Based on the results from computational docking, site-directed mutagenesis, and enzymatic assays, we propose that cleavage of the C–C bond in DAPG proceeds via nucleophilic attack at the carbonyl group of one of the two acetyl groups by a water molecule coordinated by a zinc ion. This zinc ion can effectively activate the coordinated water molecule by dramatically lowering its pK_a. The two zinc ion ligands Glu¹⁶⁰ and Glu²⁷⁰, both of which are hydrogen-bonded to the coordinated water, can be great candidates for conveying the released proton from water to the keto-O of the departing acetyl group. Aromatic residues such as Phe¹¹¹, Trp¹²⁴, Phe¹⁷³, and Phe²⁶⁷ can be essential in shaping the substrate binding pocket and positioning the phenyl group of DAPG via aromatic π-π stacking interactions and hydrophobic interactions. Residues Tyr¹²¹, Tyr²²⁹, and Asn¹³², which are predicted to be hydrogen-bonded to the hydroxyl groups and unhydrolyzed acetyl group, can finely tune and position the bound substrate in a reactive orientation. It is noteworthy that Asn¹³² is not preserved in phloretin hydrolase (Fig. 2B), which is consistent with the fact the phloretin molecule does not have an acetyl group (12). Although multiple sequence alignment of distantly related PhlG homologs reveals that the His²¹⁴ is strictly conserved and the docking simulation also suggests a catalytic/substrate binding role for His²¹⁴, site mutagenesis analysis indicates that this residue does not play a key role in the catalysis of the enzyme.

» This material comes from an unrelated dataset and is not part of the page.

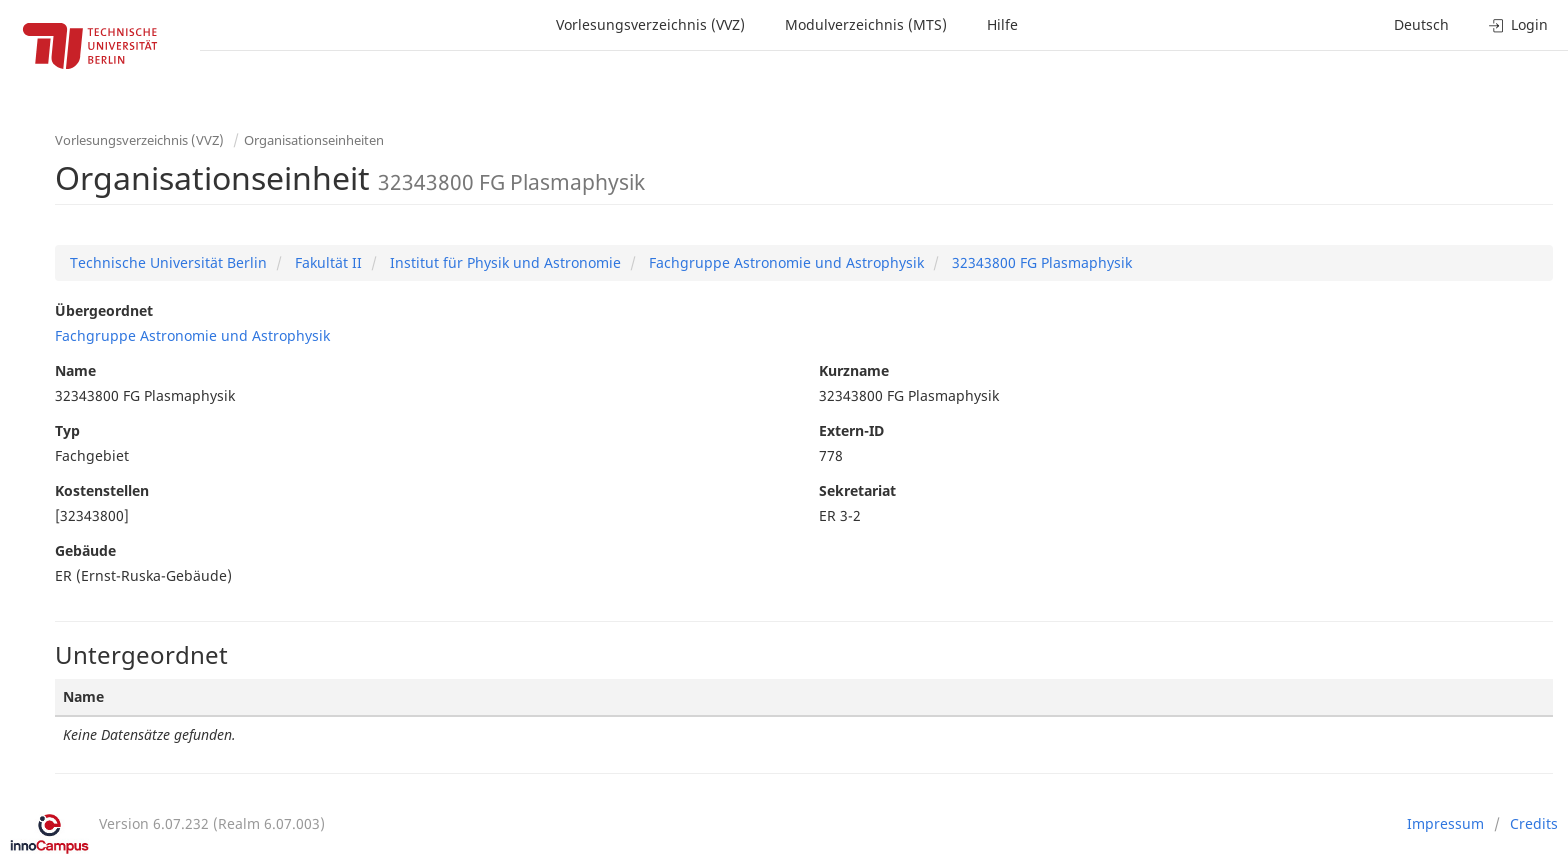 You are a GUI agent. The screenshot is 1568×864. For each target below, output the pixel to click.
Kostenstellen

Structural Implication of the Substrate Entry

The entrance to the active site appears to be rather restricted in the PhlG structure, as indicated by the dumbbell-shaped substrate access tunnel. A small opening to the active site is defined by the finely arranged His¹¹⁴ and Pro¹¹⁵ on one side and Asn¹³², Pro¹³³, and Cys¹³⁴ on the other side, separated by distances of ∼2 Å when hydrogen atoms are added to the protein structure (Fig. 5B). Considering the size of DAPG and MAPG, this opening is not large enough to allow substrate entry and product release. Therefore, conformational changes near the opening must happen in order for the substrate to access the active site. Because proline residues usually have exceptional rigidity compared with other amino acids due to their locked ϕ backbone dihedral angle at approximately −75° (46), it is more likely residues His¹¹⁴ and Asn¹³² serve as tunnel gatekeepers that control the substrate entry through conformational changes of their side chains. It is also possible that the substrate can induce conformational changes near the opening of the substrate access tunnel. However, because DAPG and MAPG are molecules of relatively small sizes, we speculate that the side-chain conformational changes of His¹¹⁴ and Asn¹³² are sufficient for substrate entry and product release.